The MTA is the fifth−ranking debtor in the United States, a predicament that means that by 2015, its debt payments will take a quarter of its income.
Only California, New York state, New York City and Massachusetts owe more, according to financial reports. The Metropolitan Transportation Authority is facing a $1.2 billion budget gap that the agency says could reach $2 billion by later this year.
How did the MTA get into such straits?
Perhaps the single biggest reason is it was forced to borrow more than $24 billion to pay for its Capital Program. That includes gigantic projects like the Second Avenue subway, the East Side Access to bring Long Island Rail Road trains into Grand Central Terminal, purchasing new subway cars and buses and some types of maintenance. The day−to−day operation of the transit system is another matter.
The Capital Projects get periodic federal cash infusions, but on the condition of local cash contributions.
“The MTA was going to need major contributions of money for these capital projects,” MTA Executive Director Elliot Sander told a group of community newspaper reporters recently. “The administration of Gov. [George] Pataki said ‘borrow it.’ ”
Transit activists point out that the administrations of Mayors Rudolph Giuliani and Michael Bloomberg have also been stingy in aid to mass transit.
Observers might ask why build these super expensive projects in light of present conditions? But transit experts point out that planners expect another million people in the city in the next 25 to 30 years and the transit system is already carrying a near−record number of straphangers with some subway lines well over capacity.
They maintain the expansion must go ahead if New York expects to remain the world’s financial capital.
Another important reason the MTA is broke is the precipitous plunge of the real estate market.
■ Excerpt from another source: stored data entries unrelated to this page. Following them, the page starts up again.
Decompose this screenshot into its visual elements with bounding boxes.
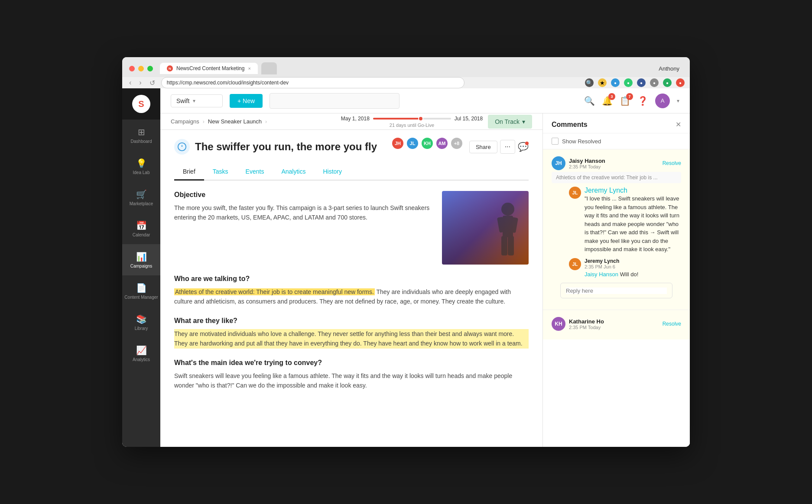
comment-2-header: KH Katharine Ho 2:35 PM Today Resolve [552, 317, 681, 331]
new-button[interactable]: + New [230, 94, 263, 108]
tab-analytics[interactable]: Analytics [273, 164, 314, 181]
reply-2-name: Jeremy Lynch [585, 258, 681, 264]
comment-2-time: 2:35 PM Today [569, 325, 604, 330]
minimize-window-button[interactable] [138, 66, 144, 71]
reply-input[interactable] [566, 288, 667, 294]
clipboard-button[interactable]: 📋 7 [620, 96, 630, 106]
active-tab[interactable]: N NewsCred Content Marketing × [160, 63, 258, 74]
bookmark-icon[interactable]: ★ [598, 78, 607, 87]
tab-favicon: N [167, 65, 173, 71]
hero-image [442, 191, 529, 265]
user-avatar[interactable]: A [655, 94, 670, 108]
comments-panel: Comments ✕ Show Resolved JH [542, 113, 690, 447]
profile-icon-1[interactable]: ● [611, 78, 620, 87]
status-button[interactable]: On Track ▾ [488, 115, 532, 129]
comment-reply-1: JL Jeremy Lynch "I love this ... Swift s… [569, 187, 681, 254]
search-icon-topbar[interactable]: 🔍 [584, 96, 595, 106]
extension-icon-1[interactable]: ● [650, 78, 659, 87]
close-comments-button[interactable]: ✕ [676, 120, 681, 129]
profile-icon-2[interactable]: ● [624, 78, 633, 87]
sidebar-label-marketplace: Marketplace [130, 201, 153, 206]
clipboard-badge: 7 [626, 93, 633, 100]
sidebar-label-library: Library [135, 326, 148, 331]
objective-title: Objective [174, 191, 433, 199]
new-tab-button[interactable] [261, 62, 277, 74]
extension-icon-2[interactable]: ● [663, 78, 672, 87]
top-bar: Swift ▾ + New 🔍 🔔 3 📋 7 [160, 88, 690, 113]
sidebar-item-content-manager[interactable]: 📄 Content Manager [122, 275, 160, 307]
notifications-button[interactable]: 🔔 3 [602, 96, 613, 106]
topbar-icons: 🔍 🔔 3 📋 7 ❓ A ▾ [584, 94, 679, 108]
profile-icon-3[interactable]: ● [637, 78, 646, 87]
sidebar-item-dashboard[interactable]: ⊞ Dashboard [122, 120, 160, 151]
resolve-button-1[interactable]: Resolve [663, 160, 681, 166]
reply-2-avatar: JL [569, 258, 581, 270]
library-icon: 📚 [136, 314, 147, 324]
sidebar-item-analytics[interactable]: 📈 Analytics [122, 338, 160, 369]
idea-lab-icon: 💡 [136, 158, 147, 168]
maximize-window-button[interactable] [147, 66, 153, 71]
avatar-4: AM [435, 137, 448, 150]
browser-user: Anthony [659, 65, 683, 72]
status-label: On Track [495, 118, 520, 125]
user-dropdown-icon[interactable]: ▾ [677, 98, 679, 104]
avatar-3: KH [421, 137, 434, 150]
extension-icon-3[interactable]: ● [676, 78, 685, 87]
more-options-button[interactable]: ··· [500, 140, 515, 154]
share-button[interactable]: Share [469, 141, 497, 153]
breadcrumb: Campaigns › New Sneaker Launch › May 1, … [160, 113, 542, 130]
tab-close-button[interactable]: × [248, 66, 250, 71]
marketplace-icon: 🛒 [136, 189, 147, 200]
close-window-button[interactable] [129, 66, 135, 71]
comments-toggle-button[interactable]: 💬 [518, 142, 529, 152]
breadcrumb-campaign-name[interactable]: New Sneaker Launch [208, 118, 262, 125]
tab-events[interactable]: Events [237, 164, 273, 181]
sidebar-item-marketplace[interactable]: 🛒 Marketplace [122, 182, 160, 213]
sidebar-item-idea-lab[interactable]: 💡 Idea Lab [122, 151, 160, 182]
avatar-2: JL [406, 137, 419, 150]
comments-header: Comments ✕ [543, 113, 690, 133]
forward-button[interactable]: › [137, 78, 143, 87]
sidebar-item-calendar[interactable]: 📅 Calendar [122, 213, 160, 244]
comment-thread-1: JH Jaisy Hanson 2:35 PM Today Resolve At… [543, 149, 690, 310]
who-title: Who are we talking to? [174, 275, 529, 283]
reply-1-text: "I love this ... Swift sneakers will lea… [585, 194, 681, 254]
tab-history[interactable]: History [314, 164, 351, 181]
like-title: What are they like? [174, 317, 529, 325]
comments-list: JH Jaisy Hanson 2:35 PM Today Resolve At… [543, 149, 690, 447]
status-dropdown-icon: ▾ [522, 118, 525, 125]
page-title: The swiffer you run, the more you fly [195, 141, 377, 153]
search-input[interactable] [270, 93, 400, 109]
idea-text: Swift sneakers will leave you feeling li… [174, 371, 529, 391]
commenter-2-info: KH Katharine Ho 2:35 PM Today [552, 317, 604, 331]
reply-input-area[interactable] [560, 283, 672, 298]
document-area: Campaigns › New Sneaker Launch › May 1, … [160, 113, 542, 447]
sidebar-label-content-manager: Content Manager [124, 295, 158, 300]
reload-button[interactable]: ↺ [148, 78, 157, 88]
breadcrumb-campaigns[interactable]: Campaigns [171, 118, 199, 125]
sidebar-logo: S [122, 88, 160, 120]
campaigns-icon: 📊 [136, 252, 147, 262]
tab-brief[interactable]: Brief [174, 164, 204, 181]
objective-section: Objective The more you swift, the faster… [174, 191, 529, 265]
notifications-badge: 3 [608, 93, 615, 100]
like-section: What are they like? They are motivated i… [174, 317, 529, 349]
show-resolved-checkbox[interactable] [552, 138, 559, 145]
comment-1-preview: Athletics of the creative world: Their j… [552, 172, 681, 183]
avatar-1: JH [391, 137, 404, 150]
search-icon-browser[interactable]: 🔍 [585, 78, 594, 87]
reply-2-mention: Jaisy Hanson [585, 271, 618, 278]
comments-title: Comments [552, 121, 588, 129]
workspace-selector[interactable]: Swift ▾ [171, 94, 223, 107]
breadcrumb-sep-1: › [203, 119, 205, 125]
sidebar-item-campaigns[interactable]: 📊 Campaigns [122, 244, 160, 275]
svg-point-1 [501, 203, 514, 216]
tab-tasks[interactable]: Tasks [204, 164, 237, 181]
url-bar[interactable]: https://cmp.newscred.com/cloud/insights/… [161, 77, 464, 88]
resolve-button-2[interactable]: Resolve [663, 321, 681, 327]
back-button[interactable]: ‹ [127, 78, 133, 87]
collaborators-avatars: JH JL KH AM +8 [391, 137, 463, 150]
like-text: They are motivated individuals who love … [174, 329, 529, 349]
help-button[interactable]: ❓ [637, 96, 648, 106]
sidebar-item-library[interactable]: 📚 Library [122, 307, 160, 338]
The MTA had, for years, been flush from fees and receipts on mortgages, transfers and taxes on transactions in what had long been a hot city real estate market.
That market started to cool more than a year ago, with MTA Chief Financial Officer Gary Dellaverson calling the results “scary” and “disastrous.”
Shortly after the real estate slump slashed the real estate fees for the MTA, the agency had to cancel $30 million worth of new bus service it had promised.
Pension costs for its nearly 70,000 MTA employees, including 33,700 bus employees and subway track and other types of workers, are also a major factor.
Finally, 550,000 city schoolchildren benefit from half−fare MetroCards. New York City and state both have recently cut back on their contributions to the subsidies for discount school MetroCards.